DeusModus October 11, 2010 at 14:21

An approach to optimizing an application using the example of the popular CMS

An article can help your live project not slow down (or slow down less), or become a starting point for researching a third-party product.
For example, your task is to understand what is going on inside the “Samopisnaya system 3.14” and, again, help her not to eat 100 megabytes of RAM per client.

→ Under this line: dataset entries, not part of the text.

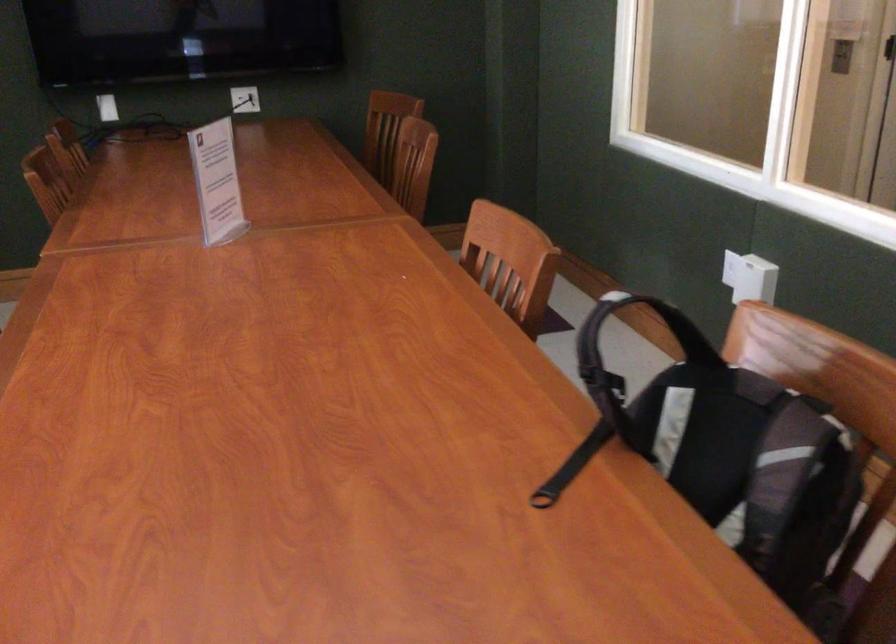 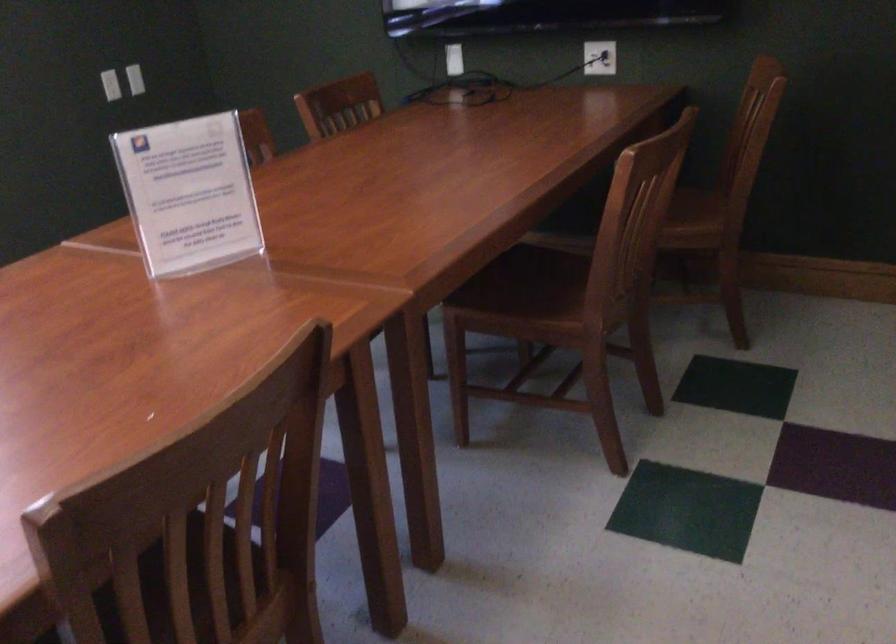 The point at (x=217, y=178) is marked in the first image. Where is the corresponding point in the second image?

(188, 194) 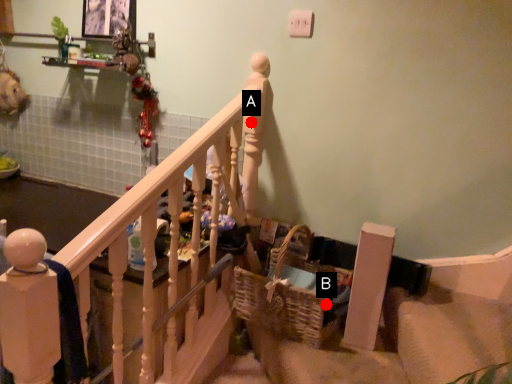 Question: Two points are circled on the image, labeled by A and B beside each circle. Which point is closer to the camera?

Choices:
 (A) A is closer
 (B) B is closer

Answer: (B) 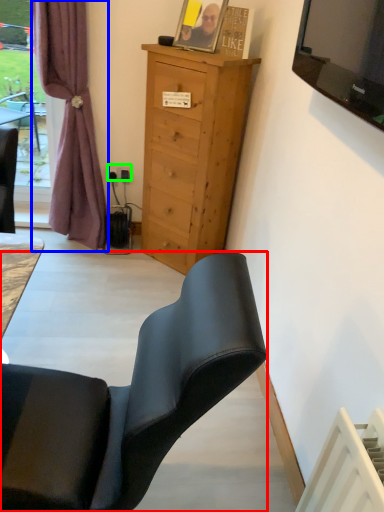 Question: Which object is positioned closest to chair (highlighted by a red box)? Select from curtain (highlighted by a blue box) and power outlet (highlighted by a green box).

About the research program

WebAsyst Shop-Script is the second attempt of the guys from LLC Artikus to do well. The first attempt was full of holes and bringing many problems to this day Shop-Script Premium.
Strictly speaking, WebAsyst is a whole complex of programs such as notepad, calendar and project manager, but for a person who is not the first day in Internet development or business, these solutions are unlikely to be interesting (basecamp).
Whether their attempt was crowned with success or not, I can say so, just recently we celebrated the 666th revision of an alternative branch and this is not the end.

Goals

The goal is to identify the most resource-intensive operations and determine the state of the system with critical data volumes. By data I mean the number of categories and products. In some cases, recommendations will be made on optimization, but seeing the source of the trouble to neutralize it is not so difficult.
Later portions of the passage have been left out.